The hydraulic cylinders of the latch control means and rotating control means may be coupled to the hydraulic system of the fork lift truck 15 by appropriate hydraulic lines and valves, etc., to allow the operator of the fork lift truck 15 to control the operation thereof as will now be apparent to those skilled in the art. However, the rotator 11 may be provided with an optional on-board power unit to provide the necessary hydraulic power, etc., as will now be apparent to those skilled in the art. Further, remote radio control could be incorporated to make the unit flexible and adaptable to a wide variety of circumstances.
A hydraulic counter-balance valve 103 is preferably incorporated in the hydraulic circuit controlling the rotating control means to prevent weight of the rotating frame 47 and chassis 17 from over-running the hydraulic cylinders of the rotating control means during rotation of an inverted chassis 17 to the upright position when the chassis 17 is gripped from the top side of its frame. Without such a counter-balance valve, rotation could be much too fast and could cause damage to both the chassis 17 and the rotator 11 when the rotating frame 47 reaches the end of its travel. As shown in FIG. 9, the counter-balance valve 103 is connected by a pilot line 105 to the oil supply line 107 extending from the hydraulic source to the hydraulic cylinders 99, 101 and is connected to the oil return line 109 extending from the hydraulic cylinders 99, 101. The counter-balance valve will restrict the flow of oil in the return line 109 to prevent the load from moving too fast.
Replaceable wear bars are preferably incorporated into the sliding latches for economical rebuild when the rotator 11 becomes excessively worn.
Operation of the rotator 11 is quite simple.
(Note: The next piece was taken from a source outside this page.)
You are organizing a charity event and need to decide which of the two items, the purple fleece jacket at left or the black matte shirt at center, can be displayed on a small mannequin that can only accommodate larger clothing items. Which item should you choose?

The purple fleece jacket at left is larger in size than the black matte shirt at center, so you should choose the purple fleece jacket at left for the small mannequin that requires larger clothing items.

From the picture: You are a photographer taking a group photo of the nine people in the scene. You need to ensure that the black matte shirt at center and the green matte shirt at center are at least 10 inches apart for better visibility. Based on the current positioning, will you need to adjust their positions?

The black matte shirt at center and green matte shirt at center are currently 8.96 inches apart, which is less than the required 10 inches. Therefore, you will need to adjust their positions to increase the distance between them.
With the rotator 11 properly mounted on the fork lift truck 15, the operator merely drives up to the chassis 17 to be inverted and positions the latch members of the rotating frame 47 beneath the side frame members 19 of the chassis 17 as shown in FIG. 2. Next, the lift mechanism 13 is activated to raise the rotating frame 47 to the bottom of the chassis 17 as shown in FIG. 3. The latch control means 77, 91 are then activated to secure the chassis 17 to the rotating frame 47 as shown in FIG. 4. The lift mechanism 13 can then be activated to lift the chassis 17 above the supporting surface and the rotating controls means 95, 97 activated to rotate the rotating frame 47 and the chassis 17 as shown in FIGS. 5 and 6. To rotate an inverted chassis 17 or to grip a right-side up chassis 17 from the top, virtually the same process is followed except that the rotating frame 47 is inverted and then lowered onto the chassis 17 to latch the rotating frame 47 to the flanges 23 of the side frame members 19 of the chassis 17 from above. The chassis 17 may then be turned over in the same manner as will now be apparent to those skilled in the art.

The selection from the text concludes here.